Bilan de Laurent Fabius au Quai d’Orsay, par Barah Mikail


18 Février 2016

Excellente synthèse du professeur espagnol Barah Mikail sur le bilan de Laurent Fabius après son passage au Quai d’Orsay (2012-2016). Cet article a été publié au Middle East Eye, le 17 février 2016. Le titre est de notre rédaction.

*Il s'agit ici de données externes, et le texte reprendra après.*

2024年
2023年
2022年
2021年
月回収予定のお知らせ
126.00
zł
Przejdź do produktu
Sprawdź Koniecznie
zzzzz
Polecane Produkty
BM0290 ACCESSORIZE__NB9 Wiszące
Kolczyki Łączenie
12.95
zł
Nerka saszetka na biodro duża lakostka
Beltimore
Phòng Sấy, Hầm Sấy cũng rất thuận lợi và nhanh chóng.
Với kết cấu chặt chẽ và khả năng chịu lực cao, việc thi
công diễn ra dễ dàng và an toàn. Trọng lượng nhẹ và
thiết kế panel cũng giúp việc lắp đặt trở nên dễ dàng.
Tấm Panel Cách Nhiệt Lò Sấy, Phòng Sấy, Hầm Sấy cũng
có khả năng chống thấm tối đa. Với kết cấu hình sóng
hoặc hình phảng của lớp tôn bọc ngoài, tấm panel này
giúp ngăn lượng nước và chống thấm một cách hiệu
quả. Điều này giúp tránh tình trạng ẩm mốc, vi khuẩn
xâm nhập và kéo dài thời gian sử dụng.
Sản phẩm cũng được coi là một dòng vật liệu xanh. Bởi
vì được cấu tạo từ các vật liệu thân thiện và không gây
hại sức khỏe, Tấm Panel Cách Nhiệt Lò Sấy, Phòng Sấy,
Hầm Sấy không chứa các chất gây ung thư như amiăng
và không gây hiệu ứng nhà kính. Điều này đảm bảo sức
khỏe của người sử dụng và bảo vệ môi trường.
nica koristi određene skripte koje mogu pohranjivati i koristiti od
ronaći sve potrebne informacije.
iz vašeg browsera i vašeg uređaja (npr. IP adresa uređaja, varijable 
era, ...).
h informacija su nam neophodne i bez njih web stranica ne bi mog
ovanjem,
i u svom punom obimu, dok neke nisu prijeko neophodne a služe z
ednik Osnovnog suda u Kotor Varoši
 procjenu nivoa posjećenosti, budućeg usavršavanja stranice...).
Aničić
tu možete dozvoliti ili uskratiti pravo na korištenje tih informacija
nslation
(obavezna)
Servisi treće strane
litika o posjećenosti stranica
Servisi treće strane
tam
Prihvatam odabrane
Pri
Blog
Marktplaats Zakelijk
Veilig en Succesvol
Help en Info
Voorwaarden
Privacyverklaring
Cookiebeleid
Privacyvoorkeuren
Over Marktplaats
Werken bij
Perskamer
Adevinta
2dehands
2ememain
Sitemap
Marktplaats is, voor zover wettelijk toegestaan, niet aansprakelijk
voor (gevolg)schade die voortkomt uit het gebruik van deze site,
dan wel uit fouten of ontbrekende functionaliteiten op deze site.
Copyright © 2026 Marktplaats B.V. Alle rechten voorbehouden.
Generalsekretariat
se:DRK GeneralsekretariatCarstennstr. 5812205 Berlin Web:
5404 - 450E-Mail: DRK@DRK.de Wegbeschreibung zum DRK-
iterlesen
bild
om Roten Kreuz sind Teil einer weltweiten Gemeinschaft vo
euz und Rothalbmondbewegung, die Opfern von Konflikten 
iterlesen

A l'écoute de Washington, il n'entendait pas les conseils des vrais connaisseurs du monde arabe, notamment les arabisants du Quai d'Orsay.
Le remaniement gouvernemental décidé par le président français François Hollande à un peu plus d’un an des prochaines échéances présidentielles ne peut qu’être pensé à travers l’impératif qui s’impose à un président en peine de popularité : fourbir à l’avance ses armes de campagne. Pour preuves, l’entrée des Verts au gouvernement quand il est utile pour le président de rebondir sur les résultats de la conférence de l’ONU sur le climat (COP21) ; l’éviction de membres du gouvernement jugés « peu bankables » (Fleur Pellerin, Marylise Lebranchu) ; et, en contrepartie, le maintien de valeurs sûres gouvernementales (Ségolène Royal, Jean-Yves Le Drian…).

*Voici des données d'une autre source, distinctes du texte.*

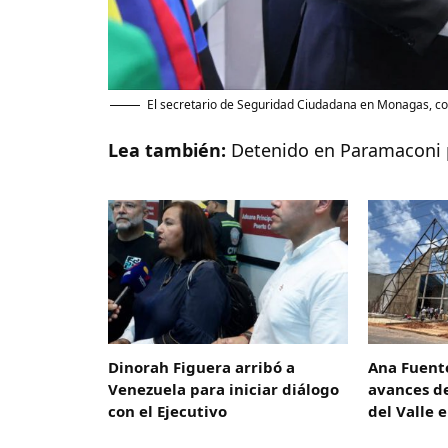
El secretario de Seguridad Ciudadana en Monagas, cor
Lea también:
Detenido en Paramaconi p
Dinorah Figuera arribó a
Ana Fuent
Venezuela para iniciar diálogo
avances de
con el Ejecutivo
del Valle 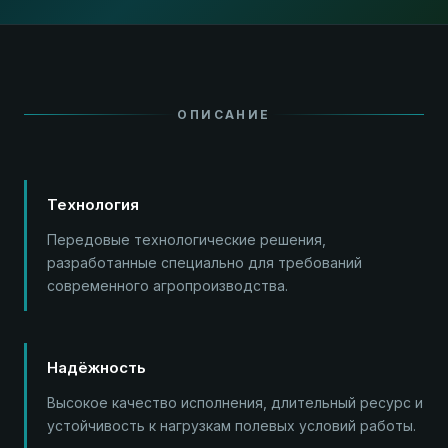
ОПИСАНИЕ
Технология
Передовые технологические решения,
разработанные специально для требований
современного агропроизводства.
Надёжность
Высокое качество исполнения, длительный ресурс и
устойчивость к нагрузкам полевых условий работы.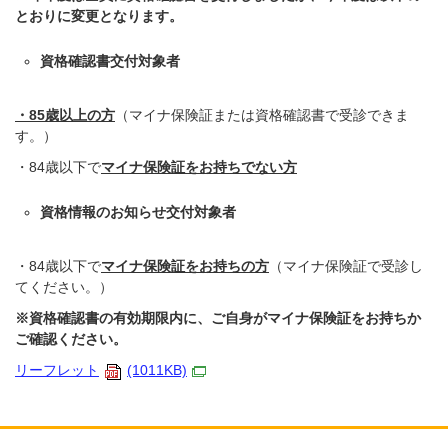
とおりに変更となります。
​資格確認書交付対象者
・85歳以上の方
（マイナ保険証または資格確認書で受診できま
す。）
・84歳以下で
マイナ保険証をお持ちでない方
資格情報のお知らせ交付対象者
​・84歳以下で
マイナ保険証をお持ちの方
（マイナ保険証で受診し
てください。）
※資格確認書の有効期限内に、ご自身がマイナ保険証をお持ちか
ご確認ください。
リーフレット
(1011KB)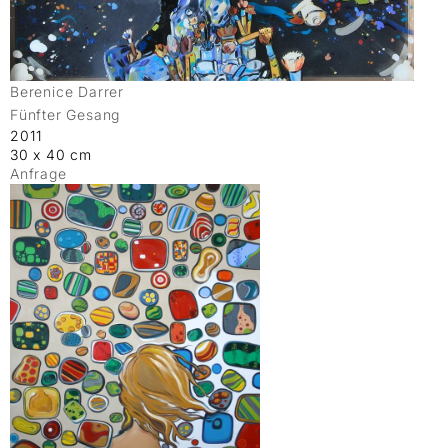
Berenice Darrer
Fünfter Gesang
2011
30 x 40 cm
Anfrage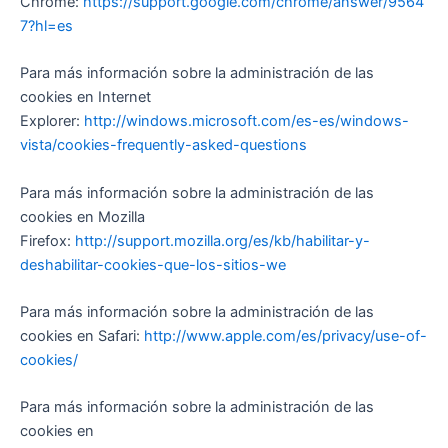
Chrome:
https://support.google.com/chrome/answer/9564
7?hl=es
Para más información sobre la administración de las
cookies en Internet
Explorer:
http://windows.microsoft.com/es-es/windows-
vista/cookies-frequently-asked-questions
Para más información sobre la administración de las
cookies en Mozilla
Firefox:
http://support.mozilla.org/es/kb/habilitar-y-
deshabilitar-cookies-que-los-sitios-we
Para más información sobre la administración de las
cookies en Safari:
http://www.apple.com/es/privacy/use-of-
cookies/
Para más información sobre la administración de las
cookies en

Ce pari sur les figures les plus convaincantes du gouvernement pose la question du départ du ministre des Affaires étrangères et du Développement international, Laurent Fabius, en poste depuis mai 2012. Ce dernier se voit remplacé par une figure sérieuse, l’ancien Premier ministre Jean-Marc Ayrault. Néanmoins, tout germanophile qu’il soit, rien ou presque dans la carrière du premier des Premiers ministres de l’ère Hollande ne semblait réellement le prédisposer à cette fonction. Mis à part son passage à la tête du gouvernement de 2012 à 2014, l’ancien Premier ministre n’a pratiquement exercé que des fonctions locales.

Les quinze mois qui nous séparent des élections présidentielles de 2017 ne semblent pas pouvoir suffire à créer un « phénomène Ayrault » qui serait récupérable par François Hollande. Est-ce là l’une de ses intentions, consacrer sa figure d’exclusif méritant à une seconde présidence ? On ne saurait totalement l’exclure. Dans le même temps, permettre à un germanophile de composer cordialement avec l’Allemagne à un moment où la France a besoin de maintenir des positions fortes au sein de l’Union européenne fait très probablement partie des objectifs du président français.

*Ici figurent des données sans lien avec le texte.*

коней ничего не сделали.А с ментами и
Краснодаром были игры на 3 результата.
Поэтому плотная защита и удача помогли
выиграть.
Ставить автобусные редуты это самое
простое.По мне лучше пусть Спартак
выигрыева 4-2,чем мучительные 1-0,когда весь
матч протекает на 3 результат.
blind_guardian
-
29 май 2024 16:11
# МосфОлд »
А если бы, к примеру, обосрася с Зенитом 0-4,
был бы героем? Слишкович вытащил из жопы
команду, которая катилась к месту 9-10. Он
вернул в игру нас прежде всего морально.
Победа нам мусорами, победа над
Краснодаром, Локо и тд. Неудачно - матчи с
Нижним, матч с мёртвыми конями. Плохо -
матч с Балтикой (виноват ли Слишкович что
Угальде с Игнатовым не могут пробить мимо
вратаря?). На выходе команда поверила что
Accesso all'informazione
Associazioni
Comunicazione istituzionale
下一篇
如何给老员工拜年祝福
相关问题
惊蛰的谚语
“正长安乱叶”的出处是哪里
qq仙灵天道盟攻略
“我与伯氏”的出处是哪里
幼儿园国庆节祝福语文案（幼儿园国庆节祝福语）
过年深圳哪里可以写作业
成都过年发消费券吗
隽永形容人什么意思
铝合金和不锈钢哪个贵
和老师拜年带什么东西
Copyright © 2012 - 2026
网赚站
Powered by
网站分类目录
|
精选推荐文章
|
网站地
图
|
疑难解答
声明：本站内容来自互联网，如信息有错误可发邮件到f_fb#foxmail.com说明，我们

En tout état de cause, le départ – a priori acquis – de Laurent Fabius pour la présidence du Conseil constitutionnel, fonction forte de prestige en soi, est aussi l’occasion de nous remémorer son bilan.

Ni Douste-Blazy ni Védrine : un bilan ambitieux…

Tirer les grandes lignes du bilan de l’action du ministre des Affaires étrangères ne saurait nous faire oublier que les grandes orientations diplomatiques de la France demeurent a priori fixées par le président de la République. C’est ainsi que les positionnements de la France sur la Syrie, le Mali, l’Ukraine ou encore la COP21 demeurent, à l’origine, fonction des indications présidentielles, même si les ministres leur apposent par la suite leur touche personnelle.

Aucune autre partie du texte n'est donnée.